Recently, someone I cared about passed away. My Granddad was 90 years old, and sometimes when people are around that long, you think somehow there is always tomorrow. It’s easy to push aside the thought that someone might be here today and gone tomorrow – I mean, no one wants to spend all their time worrying about that, do they? Why make yourself look at something that seems to have no possible answer except to be sad about something you can't avoid? But after being with my Granddad during his last few weeks on earth, and being there as he died, I am glad I didn't avoid the sad stuff. and here's why.
I chose to stay with my Granddad during what was supposed to be a couple of weeks of getting back into the swing of things after a fall and a few weeks of promising rehabilitation, but what ended up being his last few weeks of life. I am grateful that we had the chance to talk about this and that, to enjoy watching old British murder mysteries on TV, and to give him a hug when he said, "Thanks for looking after me today."
My granddad was also ridiculously stubborn. He didn't receive help easily. It wasn't easy to watch him struggle, knowing there were some things he just wouldn't allow me to help him with, even if it would've made his life easier. The morning he passed away, we were both getting ready to go visit my grandma in the nursing home. I was there when he fell over and went into cardiac arrest. I called the ambulance and stayed on the phone; I had to do CPR until they arrived.
A lot of people who knew I was there when he passed away would immediately remark how traumatic it must be. They probably crossed themselves and thank God they haven't been in that situation, and hope they never will. A lot of people avoid being with ageing family members, or avoid looking at what is coming hoping it'll just happen and they'll ride that wave when it comes.
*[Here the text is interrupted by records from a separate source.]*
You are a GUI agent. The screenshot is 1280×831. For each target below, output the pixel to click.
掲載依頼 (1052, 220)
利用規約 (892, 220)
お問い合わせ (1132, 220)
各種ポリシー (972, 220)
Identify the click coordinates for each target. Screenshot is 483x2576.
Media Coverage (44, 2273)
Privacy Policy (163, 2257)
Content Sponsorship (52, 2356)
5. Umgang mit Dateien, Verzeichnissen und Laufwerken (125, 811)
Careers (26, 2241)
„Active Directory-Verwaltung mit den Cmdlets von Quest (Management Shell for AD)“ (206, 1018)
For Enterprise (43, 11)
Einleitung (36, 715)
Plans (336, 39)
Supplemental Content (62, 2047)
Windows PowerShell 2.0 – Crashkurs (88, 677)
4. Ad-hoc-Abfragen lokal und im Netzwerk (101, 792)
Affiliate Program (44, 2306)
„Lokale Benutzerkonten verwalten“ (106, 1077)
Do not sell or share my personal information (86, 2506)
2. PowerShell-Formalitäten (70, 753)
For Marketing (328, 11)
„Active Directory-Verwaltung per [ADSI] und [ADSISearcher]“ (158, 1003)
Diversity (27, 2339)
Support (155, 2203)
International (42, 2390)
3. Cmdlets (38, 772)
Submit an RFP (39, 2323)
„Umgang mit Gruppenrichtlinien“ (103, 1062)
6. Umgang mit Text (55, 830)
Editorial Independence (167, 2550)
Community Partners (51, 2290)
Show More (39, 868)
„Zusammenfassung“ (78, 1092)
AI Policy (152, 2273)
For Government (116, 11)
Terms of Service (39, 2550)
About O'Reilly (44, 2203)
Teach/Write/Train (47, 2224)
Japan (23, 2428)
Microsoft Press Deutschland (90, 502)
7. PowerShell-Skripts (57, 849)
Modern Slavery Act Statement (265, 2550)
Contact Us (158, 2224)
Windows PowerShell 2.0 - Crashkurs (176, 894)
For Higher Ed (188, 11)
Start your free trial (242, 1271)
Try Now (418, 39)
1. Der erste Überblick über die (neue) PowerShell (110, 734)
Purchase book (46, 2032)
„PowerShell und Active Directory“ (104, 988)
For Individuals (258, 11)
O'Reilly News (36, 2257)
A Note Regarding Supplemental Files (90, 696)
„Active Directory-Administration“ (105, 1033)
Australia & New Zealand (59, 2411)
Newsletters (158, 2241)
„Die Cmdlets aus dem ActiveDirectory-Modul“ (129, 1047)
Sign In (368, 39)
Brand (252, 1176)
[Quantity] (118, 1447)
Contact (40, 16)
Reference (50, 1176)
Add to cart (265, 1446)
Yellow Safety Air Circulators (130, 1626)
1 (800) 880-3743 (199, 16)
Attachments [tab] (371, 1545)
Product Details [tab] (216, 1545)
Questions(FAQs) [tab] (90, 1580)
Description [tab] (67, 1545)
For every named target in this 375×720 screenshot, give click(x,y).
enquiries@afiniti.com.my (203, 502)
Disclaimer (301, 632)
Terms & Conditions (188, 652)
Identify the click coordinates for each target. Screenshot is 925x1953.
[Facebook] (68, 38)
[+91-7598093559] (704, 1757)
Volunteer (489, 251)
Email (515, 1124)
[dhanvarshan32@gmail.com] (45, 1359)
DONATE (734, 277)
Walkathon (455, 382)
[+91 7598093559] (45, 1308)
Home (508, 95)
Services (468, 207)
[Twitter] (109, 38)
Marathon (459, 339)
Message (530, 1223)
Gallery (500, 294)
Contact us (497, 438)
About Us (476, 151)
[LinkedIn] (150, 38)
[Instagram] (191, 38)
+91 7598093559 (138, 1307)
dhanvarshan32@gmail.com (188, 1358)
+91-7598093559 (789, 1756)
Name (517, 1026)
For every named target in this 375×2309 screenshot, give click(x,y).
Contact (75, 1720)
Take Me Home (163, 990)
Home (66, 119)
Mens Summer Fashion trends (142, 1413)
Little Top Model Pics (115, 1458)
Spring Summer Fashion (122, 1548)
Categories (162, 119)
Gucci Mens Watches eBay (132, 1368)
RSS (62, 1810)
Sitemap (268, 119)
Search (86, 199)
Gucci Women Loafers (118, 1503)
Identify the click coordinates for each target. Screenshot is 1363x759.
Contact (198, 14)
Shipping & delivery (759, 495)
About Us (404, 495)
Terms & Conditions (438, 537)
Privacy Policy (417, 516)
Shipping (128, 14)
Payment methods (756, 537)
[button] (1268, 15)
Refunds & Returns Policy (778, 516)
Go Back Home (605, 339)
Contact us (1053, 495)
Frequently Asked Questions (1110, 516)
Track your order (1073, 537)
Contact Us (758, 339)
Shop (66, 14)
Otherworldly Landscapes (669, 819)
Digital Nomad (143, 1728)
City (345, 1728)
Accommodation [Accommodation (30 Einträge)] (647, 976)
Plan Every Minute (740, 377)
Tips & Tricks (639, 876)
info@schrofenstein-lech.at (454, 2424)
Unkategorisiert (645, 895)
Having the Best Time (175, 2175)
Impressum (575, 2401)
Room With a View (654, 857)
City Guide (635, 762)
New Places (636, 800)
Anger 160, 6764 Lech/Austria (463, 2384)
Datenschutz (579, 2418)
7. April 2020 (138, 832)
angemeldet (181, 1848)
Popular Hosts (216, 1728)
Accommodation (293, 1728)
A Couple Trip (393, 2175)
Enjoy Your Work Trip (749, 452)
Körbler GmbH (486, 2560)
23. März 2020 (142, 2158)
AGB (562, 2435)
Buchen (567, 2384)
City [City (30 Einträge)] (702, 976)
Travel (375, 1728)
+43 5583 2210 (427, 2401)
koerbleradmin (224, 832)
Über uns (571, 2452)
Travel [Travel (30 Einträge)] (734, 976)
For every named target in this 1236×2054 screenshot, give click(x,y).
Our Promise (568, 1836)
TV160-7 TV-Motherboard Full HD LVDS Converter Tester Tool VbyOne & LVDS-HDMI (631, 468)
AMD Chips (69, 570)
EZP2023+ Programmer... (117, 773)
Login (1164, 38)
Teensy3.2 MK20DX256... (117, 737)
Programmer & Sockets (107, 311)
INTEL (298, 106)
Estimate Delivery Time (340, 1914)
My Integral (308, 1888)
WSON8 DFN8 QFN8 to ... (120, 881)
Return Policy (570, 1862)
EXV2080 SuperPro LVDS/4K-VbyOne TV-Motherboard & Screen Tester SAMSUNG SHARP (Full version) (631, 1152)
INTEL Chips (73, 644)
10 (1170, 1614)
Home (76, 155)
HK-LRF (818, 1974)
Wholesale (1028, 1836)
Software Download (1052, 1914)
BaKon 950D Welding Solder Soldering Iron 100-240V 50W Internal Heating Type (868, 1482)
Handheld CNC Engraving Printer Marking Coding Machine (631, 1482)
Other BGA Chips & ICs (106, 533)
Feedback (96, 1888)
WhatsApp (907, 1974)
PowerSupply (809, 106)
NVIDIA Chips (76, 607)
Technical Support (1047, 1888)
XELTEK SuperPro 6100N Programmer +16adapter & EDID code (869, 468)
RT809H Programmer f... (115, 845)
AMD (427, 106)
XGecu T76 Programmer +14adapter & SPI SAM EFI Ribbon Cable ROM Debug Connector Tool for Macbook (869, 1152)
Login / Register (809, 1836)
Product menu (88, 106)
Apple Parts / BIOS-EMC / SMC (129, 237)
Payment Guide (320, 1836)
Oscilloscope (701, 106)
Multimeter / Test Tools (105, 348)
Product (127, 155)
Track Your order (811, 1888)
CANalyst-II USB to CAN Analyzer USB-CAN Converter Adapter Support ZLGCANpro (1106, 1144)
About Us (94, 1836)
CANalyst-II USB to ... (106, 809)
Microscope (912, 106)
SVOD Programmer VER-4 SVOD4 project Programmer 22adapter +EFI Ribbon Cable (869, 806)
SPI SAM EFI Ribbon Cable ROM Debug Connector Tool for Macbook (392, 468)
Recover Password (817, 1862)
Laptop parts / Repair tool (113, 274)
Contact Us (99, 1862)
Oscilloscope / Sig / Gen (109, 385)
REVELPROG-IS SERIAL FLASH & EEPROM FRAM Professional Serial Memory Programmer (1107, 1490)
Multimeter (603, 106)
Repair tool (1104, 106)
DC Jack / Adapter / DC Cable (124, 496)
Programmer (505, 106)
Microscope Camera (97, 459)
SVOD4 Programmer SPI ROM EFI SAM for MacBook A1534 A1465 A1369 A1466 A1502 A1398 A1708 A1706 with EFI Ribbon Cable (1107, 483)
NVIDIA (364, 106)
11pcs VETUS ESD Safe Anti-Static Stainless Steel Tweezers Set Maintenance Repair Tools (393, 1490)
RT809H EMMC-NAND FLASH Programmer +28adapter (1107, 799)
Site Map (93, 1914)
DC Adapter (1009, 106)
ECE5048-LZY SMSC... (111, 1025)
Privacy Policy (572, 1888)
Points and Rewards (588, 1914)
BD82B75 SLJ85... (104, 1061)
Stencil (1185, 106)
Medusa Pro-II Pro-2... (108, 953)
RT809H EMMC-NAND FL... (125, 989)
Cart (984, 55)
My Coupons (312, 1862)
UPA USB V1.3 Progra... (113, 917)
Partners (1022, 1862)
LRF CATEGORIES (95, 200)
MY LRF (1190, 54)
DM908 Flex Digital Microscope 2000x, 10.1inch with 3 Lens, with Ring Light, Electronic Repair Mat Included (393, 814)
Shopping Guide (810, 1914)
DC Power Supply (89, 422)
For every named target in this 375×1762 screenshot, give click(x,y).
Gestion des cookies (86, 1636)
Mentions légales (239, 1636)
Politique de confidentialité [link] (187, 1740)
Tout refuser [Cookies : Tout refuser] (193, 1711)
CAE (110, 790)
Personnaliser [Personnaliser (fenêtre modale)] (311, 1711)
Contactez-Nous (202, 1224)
But for me, the whole experience was a gift. And I was so glad that I had been prepared and aware. A week before my Granddad had died, I was telling my friend and colleague, Wendy Mulder that I desired to be more 'switched on' in life. I didn't want to miss opportunities and moments by not being present enough, or by avoiding dealing with the difficult parts of caring for my Granddad, or with anything I perceived as difficult or challenging. I am so glad I got to have that conversation with Wendy, because I approached things different when I got back to my Granddad that day. At that time, I didn't know that my grandfather would soon pass away, but I did know that it was important to me not to avoid anything or become distant or switched-off when it became uncomfortable or unfamiliar.
And for helping me navigate all those places that we are told must be fraught with grief or stress, Wendy has been a huge gift in my life. She has been there for both me and my mother when it was time to put my grandmother in a nursing home. The tools and questions and advice she had, both from her own experience, but also with the tools and questions she would offer, made the process phenomenally easier, as it has made dealing with my grandmother's Alzheimer’s (and helping my Mum deal with it) so much lighter and easier, too. In the time leading up to my Granddad's death and the weeks afterwards, Wendy gave me tools and possibilities for being and doing something completely different. For not losing myself amidst the drama and sadness, to empower myself and those around me as well.
When caring for ageing people, we often see their lives shrink and we think there is less and less we can do, that it's kind of a one-way trajectory and we can feel powerless about it. But what my conversations with Wendy have shown me is that there's ALWAYS so much more possible and it never looks like how you think it will! Through her amazing insights and different points of view, I have realised that there are all kinds of areas of life where we are taught to believe grief has to prevail, that doesn’t have to be so. In fact, it can open your eyes to something so amazing and beautiful, if you are willing to just be there and not judge what is going on.
The day my granddad died, I felt sad, and I felt relieved for the end of his struggle, and I knew that everything was going to change for a lot of people. And it wasn’t a bad thing. I could feel whatever I was feeling without any sense of wrongness. I could allow everything that was coming up, for me and others, to just be there, and to let things be chaotic, messy, sad and joyful all at the same time. To be able to be present in the moment, no matter what was occurring, is something I didn’t even consider I could be, especially in the midst of losing someone for whom I have cared so deeply my entire life. But I did it and I am it, and I am so grateful for Wendy empowering me to be that.